EXERCISE BRIEF: From the records below, output exactly the lines running from the line containing "Health & Physical Education MCQs" through the line containing "All Rights Reserved.", and no others.

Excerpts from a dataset
..............................

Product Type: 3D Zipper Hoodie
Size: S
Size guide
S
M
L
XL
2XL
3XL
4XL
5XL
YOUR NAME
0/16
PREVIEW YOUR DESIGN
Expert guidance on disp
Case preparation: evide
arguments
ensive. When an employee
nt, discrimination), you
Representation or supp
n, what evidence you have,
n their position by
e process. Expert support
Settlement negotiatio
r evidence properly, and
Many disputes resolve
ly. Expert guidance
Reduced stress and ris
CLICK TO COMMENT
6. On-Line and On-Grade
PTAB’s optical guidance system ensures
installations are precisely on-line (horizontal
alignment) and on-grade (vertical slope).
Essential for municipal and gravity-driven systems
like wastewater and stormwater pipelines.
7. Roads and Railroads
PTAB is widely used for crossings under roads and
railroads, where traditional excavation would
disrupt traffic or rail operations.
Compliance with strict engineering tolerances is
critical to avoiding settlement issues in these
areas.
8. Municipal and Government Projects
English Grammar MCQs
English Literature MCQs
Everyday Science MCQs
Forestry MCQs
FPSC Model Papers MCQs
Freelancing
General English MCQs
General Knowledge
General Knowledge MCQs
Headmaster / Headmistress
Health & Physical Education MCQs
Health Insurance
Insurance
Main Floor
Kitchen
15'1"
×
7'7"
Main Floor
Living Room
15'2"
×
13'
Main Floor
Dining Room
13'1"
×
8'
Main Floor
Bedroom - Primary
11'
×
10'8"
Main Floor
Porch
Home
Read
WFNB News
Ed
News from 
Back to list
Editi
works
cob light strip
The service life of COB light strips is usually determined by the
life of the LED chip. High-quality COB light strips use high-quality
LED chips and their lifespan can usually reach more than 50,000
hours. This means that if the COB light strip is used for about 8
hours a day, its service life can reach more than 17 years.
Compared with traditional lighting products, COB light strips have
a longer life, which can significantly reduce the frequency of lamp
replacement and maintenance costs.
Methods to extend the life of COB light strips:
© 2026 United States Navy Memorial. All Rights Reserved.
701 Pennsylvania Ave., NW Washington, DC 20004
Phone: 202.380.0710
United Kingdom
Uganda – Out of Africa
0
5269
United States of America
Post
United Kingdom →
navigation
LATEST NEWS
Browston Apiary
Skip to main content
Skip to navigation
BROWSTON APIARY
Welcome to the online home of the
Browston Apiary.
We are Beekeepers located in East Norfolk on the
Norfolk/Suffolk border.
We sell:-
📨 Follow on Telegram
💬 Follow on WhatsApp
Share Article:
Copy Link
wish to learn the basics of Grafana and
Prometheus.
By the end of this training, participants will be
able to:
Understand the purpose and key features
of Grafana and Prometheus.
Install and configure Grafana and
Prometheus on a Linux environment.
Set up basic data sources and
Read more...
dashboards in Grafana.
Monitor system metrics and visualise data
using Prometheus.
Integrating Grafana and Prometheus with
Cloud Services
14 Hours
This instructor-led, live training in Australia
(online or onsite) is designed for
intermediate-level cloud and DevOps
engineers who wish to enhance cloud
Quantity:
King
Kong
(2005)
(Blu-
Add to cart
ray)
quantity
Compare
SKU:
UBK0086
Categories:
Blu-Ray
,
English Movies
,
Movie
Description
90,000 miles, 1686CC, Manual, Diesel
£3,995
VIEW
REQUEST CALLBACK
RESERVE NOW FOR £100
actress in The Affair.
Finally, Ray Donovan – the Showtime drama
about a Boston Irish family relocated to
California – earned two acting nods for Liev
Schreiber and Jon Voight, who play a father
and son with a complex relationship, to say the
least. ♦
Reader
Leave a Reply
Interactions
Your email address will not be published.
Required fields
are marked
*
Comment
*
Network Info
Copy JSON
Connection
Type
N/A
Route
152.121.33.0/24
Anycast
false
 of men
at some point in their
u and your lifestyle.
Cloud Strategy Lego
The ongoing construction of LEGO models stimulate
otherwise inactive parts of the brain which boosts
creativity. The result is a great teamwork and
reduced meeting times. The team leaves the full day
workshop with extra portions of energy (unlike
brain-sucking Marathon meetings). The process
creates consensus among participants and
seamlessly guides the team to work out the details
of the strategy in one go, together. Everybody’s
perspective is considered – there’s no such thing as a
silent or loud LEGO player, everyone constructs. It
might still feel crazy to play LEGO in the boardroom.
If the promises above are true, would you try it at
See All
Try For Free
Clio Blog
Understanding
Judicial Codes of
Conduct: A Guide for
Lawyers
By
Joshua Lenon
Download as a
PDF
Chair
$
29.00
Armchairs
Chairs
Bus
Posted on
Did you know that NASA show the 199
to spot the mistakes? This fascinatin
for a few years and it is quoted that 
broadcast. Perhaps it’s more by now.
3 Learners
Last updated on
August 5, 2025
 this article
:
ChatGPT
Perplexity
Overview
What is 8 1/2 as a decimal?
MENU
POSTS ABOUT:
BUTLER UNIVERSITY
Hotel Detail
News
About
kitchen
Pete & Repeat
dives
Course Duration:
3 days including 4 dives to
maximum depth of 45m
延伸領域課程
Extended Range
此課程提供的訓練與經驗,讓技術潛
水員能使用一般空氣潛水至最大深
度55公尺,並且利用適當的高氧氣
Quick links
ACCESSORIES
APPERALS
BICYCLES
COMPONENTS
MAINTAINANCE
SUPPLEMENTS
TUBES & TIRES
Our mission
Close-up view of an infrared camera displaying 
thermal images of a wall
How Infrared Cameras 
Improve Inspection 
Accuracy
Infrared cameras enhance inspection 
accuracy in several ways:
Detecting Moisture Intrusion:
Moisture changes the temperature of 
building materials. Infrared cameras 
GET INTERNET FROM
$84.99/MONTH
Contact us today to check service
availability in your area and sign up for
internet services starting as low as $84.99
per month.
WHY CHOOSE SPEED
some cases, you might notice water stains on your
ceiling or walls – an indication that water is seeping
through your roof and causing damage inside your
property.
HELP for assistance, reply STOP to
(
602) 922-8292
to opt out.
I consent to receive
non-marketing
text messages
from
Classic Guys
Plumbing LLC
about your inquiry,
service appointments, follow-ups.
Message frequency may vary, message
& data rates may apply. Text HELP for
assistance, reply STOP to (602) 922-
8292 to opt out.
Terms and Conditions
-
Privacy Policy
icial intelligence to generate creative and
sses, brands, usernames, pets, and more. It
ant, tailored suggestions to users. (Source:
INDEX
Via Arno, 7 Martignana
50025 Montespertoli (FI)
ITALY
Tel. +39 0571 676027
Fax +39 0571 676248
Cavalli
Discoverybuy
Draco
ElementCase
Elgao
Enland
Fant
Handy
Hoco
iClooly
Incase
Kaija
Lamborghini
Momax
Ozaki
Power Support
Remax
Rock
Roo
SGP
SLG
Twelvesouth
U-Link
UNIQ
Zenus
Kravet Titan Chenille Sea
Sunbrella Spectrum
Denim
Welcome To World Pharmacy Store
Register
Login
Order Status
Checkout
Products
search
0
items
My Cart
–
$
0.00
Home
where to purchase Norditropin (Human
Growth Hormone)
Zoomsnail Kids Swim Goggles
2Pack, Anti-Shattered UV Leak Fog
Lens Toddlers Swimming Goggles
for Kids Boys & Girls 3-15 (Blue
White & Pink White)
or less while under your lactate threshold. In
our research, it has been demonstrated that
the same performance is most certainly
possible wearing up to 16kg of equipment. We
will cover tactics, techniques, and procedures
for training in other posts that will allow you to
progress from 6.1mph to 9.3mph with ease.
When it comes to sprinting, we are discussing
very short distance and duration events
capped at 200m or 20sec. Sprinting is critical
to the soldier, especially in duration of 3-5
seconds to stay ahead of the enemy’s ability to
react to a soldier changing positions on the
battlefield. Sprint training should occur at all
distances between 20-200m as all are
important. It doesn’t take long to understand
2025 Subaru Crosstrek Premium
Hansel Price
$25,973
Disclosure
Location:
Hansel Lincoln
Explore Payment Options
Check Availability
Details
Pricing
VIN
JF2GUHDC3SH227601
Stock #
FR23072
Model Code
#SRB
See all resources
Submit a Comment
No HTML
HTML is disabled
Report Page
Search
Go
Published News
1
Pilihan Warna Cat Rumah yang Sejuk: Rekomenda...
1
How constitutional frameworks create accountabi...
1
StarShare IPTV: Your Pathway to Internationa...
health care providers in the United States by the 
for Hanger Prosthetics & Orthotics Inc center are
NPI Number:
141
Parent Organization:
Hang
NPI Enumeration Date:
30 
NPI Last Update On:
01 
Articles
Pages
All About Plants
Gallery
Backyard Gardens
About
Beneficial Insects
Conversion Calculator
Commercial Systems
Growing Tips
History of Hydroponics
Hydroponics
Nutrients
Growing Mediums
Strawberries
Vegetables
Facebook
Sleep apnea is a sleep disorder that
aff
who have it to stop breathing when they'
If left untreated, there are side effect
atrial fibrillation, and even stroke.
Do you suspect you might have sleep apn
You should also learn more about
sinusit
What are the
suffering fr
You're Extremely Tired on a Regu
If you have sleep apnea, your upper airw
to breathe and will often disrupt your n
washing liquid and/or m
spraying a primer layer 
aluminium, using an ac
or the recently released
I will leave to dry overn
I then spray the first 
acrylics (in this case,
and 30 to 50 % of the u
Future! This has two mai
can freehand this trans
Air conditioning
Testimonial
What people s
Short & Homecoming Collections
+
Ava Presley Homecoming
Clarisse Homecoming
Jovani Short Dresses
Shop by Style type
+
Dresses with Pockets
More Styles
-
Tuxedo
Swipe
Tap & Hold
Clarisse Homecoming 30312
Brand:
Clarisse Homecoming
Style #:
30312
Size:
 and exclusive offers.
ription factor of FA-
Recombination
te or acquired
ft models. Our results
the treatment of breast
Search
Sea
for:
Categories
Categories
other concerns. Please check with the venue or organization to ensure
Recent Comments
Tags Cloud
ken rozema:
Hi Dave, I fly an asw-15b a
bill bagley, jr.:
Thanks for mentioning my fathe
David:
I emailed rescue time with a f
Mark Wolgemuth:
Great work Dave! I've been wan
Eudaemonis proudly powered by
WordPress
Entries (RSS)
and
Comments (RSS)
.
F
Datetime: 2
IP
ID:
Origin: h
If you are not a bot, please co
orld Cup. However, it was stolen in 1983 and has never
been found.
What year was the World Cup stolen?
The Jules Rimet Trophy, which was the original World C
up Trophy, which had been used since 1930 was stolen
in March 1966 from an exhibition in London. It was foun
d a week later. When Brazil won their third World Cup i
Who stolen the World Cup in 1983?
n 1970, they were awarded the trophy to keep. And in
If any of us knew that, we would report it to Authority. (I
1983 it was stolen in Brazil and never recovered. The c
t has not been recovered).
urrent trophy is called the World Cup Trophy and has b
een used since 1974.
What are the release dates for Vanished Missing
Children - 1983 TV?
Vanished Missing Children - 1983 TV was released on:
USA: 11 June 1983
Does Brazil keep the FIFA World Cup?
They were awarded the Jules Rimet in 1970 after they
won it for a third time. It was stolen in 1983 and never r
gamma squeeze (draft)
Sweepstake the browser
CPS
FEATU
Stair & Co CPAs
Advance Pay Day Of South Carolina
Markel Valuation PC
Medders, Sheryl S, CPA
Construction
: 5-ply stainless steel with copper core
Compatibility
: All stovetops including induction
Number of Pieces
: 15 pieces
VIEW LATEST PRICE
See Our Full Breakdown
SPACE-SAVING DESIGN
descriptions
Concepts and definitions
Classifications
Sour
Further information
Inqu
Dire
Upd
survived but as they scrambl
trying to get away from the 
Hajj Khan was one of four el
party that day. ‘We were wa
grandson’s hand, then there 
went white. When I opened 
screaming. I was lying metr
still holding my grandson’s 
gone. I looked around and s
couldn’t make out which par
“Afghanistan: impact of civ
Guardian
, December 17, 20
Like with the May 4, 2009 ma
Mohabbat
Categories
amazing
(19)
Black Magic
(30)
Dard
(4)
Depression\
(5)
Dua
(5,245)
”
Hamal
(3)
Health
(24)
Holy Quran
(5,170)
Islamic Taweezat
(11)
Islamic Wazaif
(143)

..............................

RESPONSE BOX:
Health & Physical Education MCQs
Health Insurance
Insurance
Main Floor
Kitchen
15'1"
×
7'7"
Main Floor
Living Room
15'2"
×
13'
Main Floor
Dining Room
13'1"
×
8'
Main Floor
Bedroom - Primary
11'
×
10'8"
Main Floor
Porch
Home
Read
WFNB News
Ed
News from 
Back to list
Editi
works
cob light strip
The service life of COB light strips is usually determined by the
life of the LED chip. High-quality COB light strips use high-quality
LED chips and their lifespan can usually reach more than 50,000
hours. This means that if the COB light strip is used for about 8
hours a day, its service life can reach more than 17 years.
Compared with traditional lighting products, COB light strips have
a longer life, which can significantly reduce the frequency of lamp
replacement and maintenance costs.
Methods to extend the life of COB light strips:
© 2026 United States Navy Memorial. All Rights Reserved.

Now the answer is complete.